The 3-d group of borrowings comprises the so-called barbarisms,i.e. word from other languages which are used in English or Ukrainian but not assimilated in any way: chiao, coup d’Etat, at libitum (at pleasure), N.B., P.S.

The incompleteness of assimilation results in some specific features which permit us to judge of the origin of words: Latin, Greek, French. They may serve as formal indicators of loan words.

Both English and Ukrainian have a common Indo-European origin and a part of the vocabulary coincides. Both have suffered a deep influence of a language of another nation. Russian words of the Soviet period entered the Ukrainian language very aggressively. It happened because the origin of these languages is close and such likeness made the process of penetration easier. The process of integration of different languages is natural. In the Ukrainian language there are a lot of “legal” borrowings from Russian, Polish, German and other European languages. It is considered that about 10% of the Ukrainian language are loan words.

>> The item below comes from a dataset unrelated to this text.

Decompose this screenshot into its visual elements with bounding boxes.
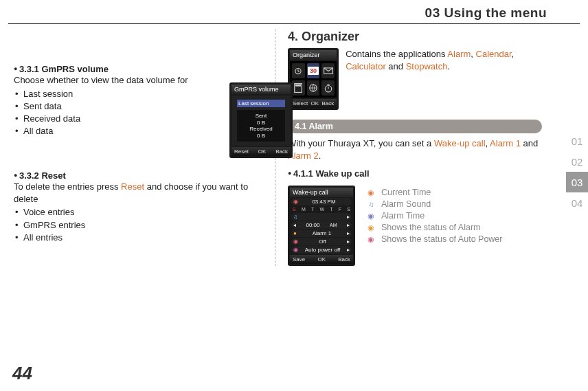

Partially assimilated words in the Ukrainian language have little phonetic difference from the original ones except the stress. Most of them still preserve the stress of the original language, e.g.: кіно, село. They may have grammatical peculiarities: метро, галіфе, портмоне, парвеню. The borrowings can have some restrictions in word-building. It is very difficult if not impossible to form any derivative from the words: хакі, от кутюр, прет-а-порте, but some others provide good opportunities for word- building: бордо – бордовий, темно-бордовий.

There is a group of words that have been borrowed from English and partially assimilated in the Ukrainian language. They do not belong to the native English wordstock and preserve the traces of their foreign origin, e.g.: terrace (Portugese), banana (via Spanish from African languages), chocolate, cocoa (via Spanish from the language of Red Indians living in Central America). Khaki comes from Urdu, ikebana, judo, karaoke from Japanese.

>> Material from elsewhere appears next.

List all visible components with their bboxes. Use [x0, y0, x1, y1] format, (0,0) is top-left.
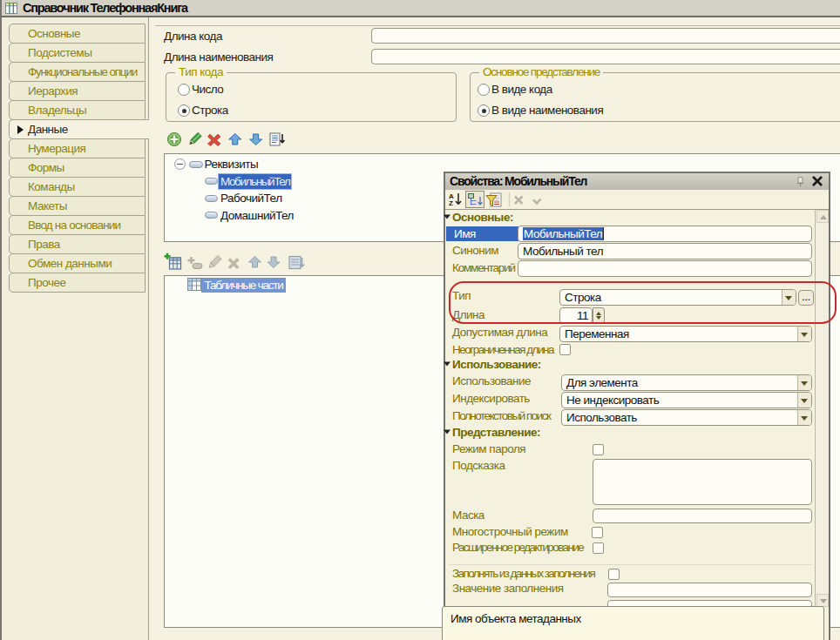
svg-text:Z: Z	[449, 199, 453, 207]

A special group of borrowing constitutes terminological formations made from morphemes of Latin and Greek origin. They are used in all spheres of culture, science, politics. Their peculiarity is that there were no such words in the Greek or Latin languages: телефон, організація, інаугурація, консиліум.

Among international words and borrowings from the English to the Ukrainian language there is a group of words which have a number of meanings and have been borrowed into the Ukrainian language only in one of them. The rest ones differ in the contrasted languages and thus may cause difficulties in the process of translation. E.g.: idiom means ідіома in the Ukrainian language but in English it means both style and speech. Such pseudo-international words that coincide in one meaning and differ in the other one are: construction, address, operation, stress, technical, concern etc. There are words that completely differ in their meaning in the contrasted languages: accurate, academic, technique, familiar, faculty, scholar, intelligence, composition, figure, data, order.